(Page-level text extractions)

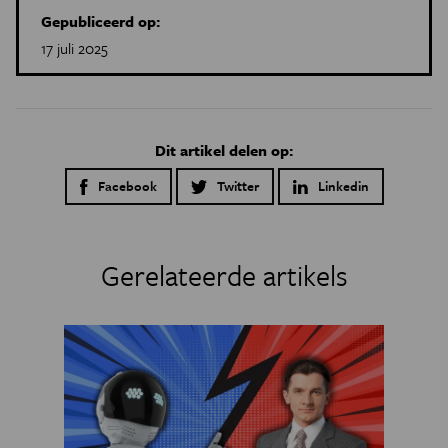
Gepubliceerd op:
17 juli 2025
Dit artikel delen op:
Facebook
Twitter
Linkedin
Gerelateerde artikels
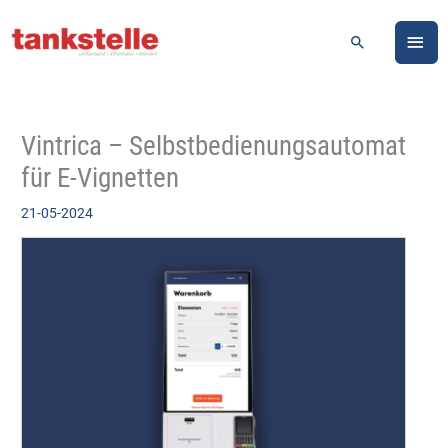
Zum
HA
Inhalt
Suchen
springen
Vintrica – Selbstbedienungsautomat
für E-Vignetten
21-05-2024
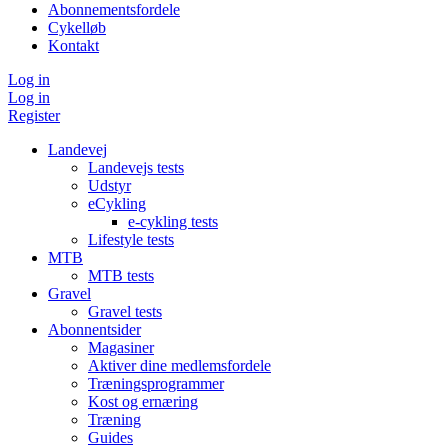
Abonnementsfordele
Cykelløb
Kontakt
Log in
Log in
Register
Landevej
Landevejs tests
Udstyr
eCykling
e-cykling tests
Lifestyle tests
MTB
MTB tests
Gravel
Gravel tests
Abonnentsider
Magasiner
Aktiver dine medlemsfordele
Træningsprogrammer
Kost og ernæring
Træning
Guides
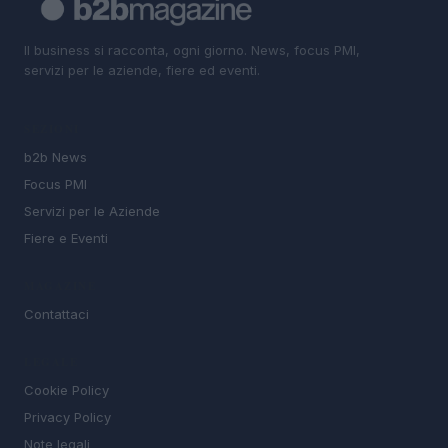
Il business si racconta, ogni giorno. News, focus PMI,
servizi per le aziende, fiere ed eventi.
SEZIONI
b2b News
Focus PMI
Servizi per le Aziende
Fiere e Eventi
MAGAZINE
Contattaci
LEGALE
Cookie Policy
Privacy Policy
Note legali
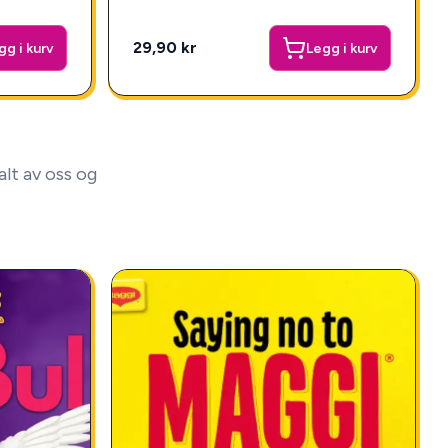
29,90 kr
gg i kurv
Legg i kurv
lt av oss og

*Directions for this task*.
What is needed is the number of lines in the data that contain "tests", given with nothing else.

*Problem solution*.
5